EXTRACTED ENTRIES =>
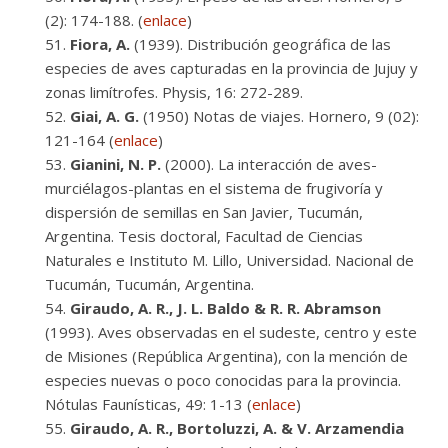
(2): 174-188. (
enlace
)
Fiora, A.
(1939). Distribución geográfica de las
especies de aves capturadas en la provincia de Jujuy y
zonas limítrofes. Physis, 16: 272-289.
Giai, A. G.
(1950) Notas de viajes. Hornero, 9 (02):
121-164 (
enlace
)
Gianini, N. P.
(2000). La interacción de aves-
murciélagos-plantas en el sistema de frugivoría y
dispersión de semillas en San Javier, Tucumán,
Argentina. Tesis doctoral, Facultad de Ciencias
Naturales e Instituto M. Lillo, Universidad. Nacional de
Tucumán, Tucumán, Argentina.
Giraudo, A. R., J. L. Baldo & R. R. Abramson
(1993). Aves observadas en el sudeste, centro y este
de Misiones (República Argentina), con la mención de
especies nuevas o poco conocidas para la provincia.
Nótulas Faunísticas, 49: 1-13 (
enlace
)
Giraudo, A. R., Bortoluzzi, A. & V. Arzamendia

TRY IT => Output the records above exactly; leave out the pictures.

SOLUTION FOR THIS TASK =>
(2): 174-188. (
enlace
)
Fiora, A.
(1939). Distribución geográfica de las
especies de aves capturadas en la provincia de Jujuy y
zonas limítrofes. Physis, 16: 272-289.
Giai, A. G.
(1950) Notas de viajes. Hornero, 9 (02):
121-164 (
enlace
)
Gianini, N. P.
(2000). La interacción de aves-
murciélagos-plantas en el sistema de frugivoría y
dispersión de semillas en San Javier, Tucumán,
Argentina. Tesis doctoral, Facultad de Ciencias
Naturales e Instituto M. Lillo, Universidad. Nacional de
Tucumán, Tucumán, Argentina.
Giraudo, A. R., J. L. Baldo & R. R. Abramson
(1993). Aves observadas en el sudeste, centro y este
de Misiones (República Argentina), con la mención de
especies nuevas o poco conocidas para la provincia.
Nótulas Faunísticas, 49: 1-13 (
enlace
)
Giraudo, A. R., Bortoluzzi, A. & V. Arzamendia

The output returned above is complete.